Evaluation of Cholesterol Education for At-Risk Children
To evaluate two educational programs that promoted the role of pediatric practices in lowering LDL cholesterol levels in 4-10 year old hypercholesterolemic children through dietary modification.
Coronary Heart Disease Risk Reduction
|Study Design:||Observational Model: Natural History|
|Study Start Date:||April 1990|
|Estimated Study Completion Date:||March 1993|
Outcomes of the study provided valuable guidance for pediatricians who wanted to become more actively involved in identifying and treating children with elevated blood lipids.
Pediatricians in five practices in Abington, Pennsylvania conducted a cholesterol screening program (capillary bloodsample) for 4-10 year old children in their care. Children who tested positive (total cholesterol >176 mg/dl) were offered follow-up evaluations (two fasting venous blood samples) to confirm the positive initial test. Those with mean LDL cholesterol levels between the 80th and 98th percentiles for age/sex (107-164 mg/dl for boys and 112-164 mg/dl for girls) and who met other entry criteria were invited to join the study. Children with parental permission to participate were randomized to one of three groups: two that received dietary education, and a comparison group that received no dietary education. One educational program used face-to-face counseling with a registered dietitian and the other used a home-based, parent-child autotutorial approach. In addition, a random sample of non-hypercholesterolemic children with total plasma cholesterol levels between the 40th and 60th percentiles for age/sex were invited to join the study as a second comparison group.
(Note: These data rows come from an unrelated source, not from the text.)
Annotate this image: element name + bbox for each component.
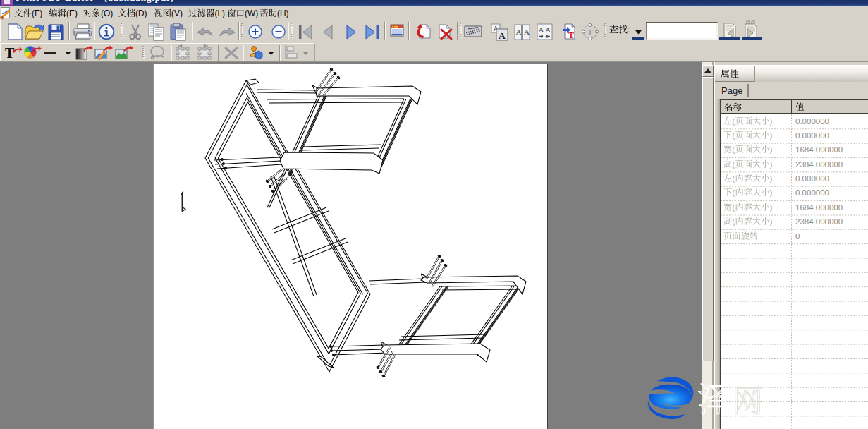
svg-text:(: (	[732, 116, 735, 125]
svg-text:(E): (E)	[66, 8, 78, 18]
svg-text:): )	[770, 188, 773, 197]
svg-text:(: (	[732, 145, 735, 154]
svg-text:): )	[770, 159, 773, 169]
svg-text:A: A	[516, 28, 522, 36]
svg-text:(L): (L)	[215, 8, 226, 18]
svg-text:(H): (H)	[277, 8, 289, 18]
svg-text:(: (	[732, 174, 735, 183]
svg-text:A: A	[524, 28, 530, 36]
svg-text:(: (	[732, 203, 735, 212]
svg-text:): )	[770, 131, 773, 140]
svg-text:T: T	[568, 30, 574, 40]
svg-text:(: (	[732, 217, 735, 226]
svg-text:): )	[770, 203, 773, 212]
svg-text:(F): (F)	[32, 8, 42, 18]
svg-text:(W): (W)	[245, 8, 258, 18]
svg-text:): )	[770, 145, 773, 154]
svg-text:(O): (O)	[101, 8, 113, 18]
svg-text:(D): (D)	[135, 8, 147, 18]
svg-text:T: T	[587, 27, 593, 37]
svg-text:A: A	[499, 30, 506, 41]
svg-text:A: A	[545, 25, 551, 34]
svg-text:T: T	[5, 45, 15, 61]
svg-text:(: (	[732, 131, 735, 140]
svg-text:(: (	[732, 188, 735, 197]
svg-text:A: A	[539, 25, 544, 34]
svg-text:): )	[770, 217, 773, 226]
svg-text:): )	[770, 174, 773, 183]
svg-text:): )	[770, 116, 773, 125]
svg-text:(V): (V)	[171, 8, 183, 18]
svg-text:(: (	[732, 159, 735, 169]
svg-text::: :	[628, 25, 630, 35]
Prior to the education period (baseline) and three times thereafter (3, 6 and 12 months post-baseline), all four groups were assessed for consumption of total fat, saturated fat, and cholesterol, and their growth and pertinent cognitive psychosocial factors. Also, the plasma LDL cholesterol levels of the three hypercholesterolemic groups were assessed at all four time points along with blood indicators of iron status at baseline and twelve months.
To assess the educational programs' effectiveness, changes were compared in assessed variables of the hypercholesterolemic groups who did and did not receive dietary education. Also, changes in diet, growth, and cognitive/psychosocial factors in these groups were compared with those of the non-hypercholesterolemic group that had neither a positive diagnosis of elevated blood lipids nor dietary education. Additionally, the cost-effectiveness of the two dietary education programs was evaluated.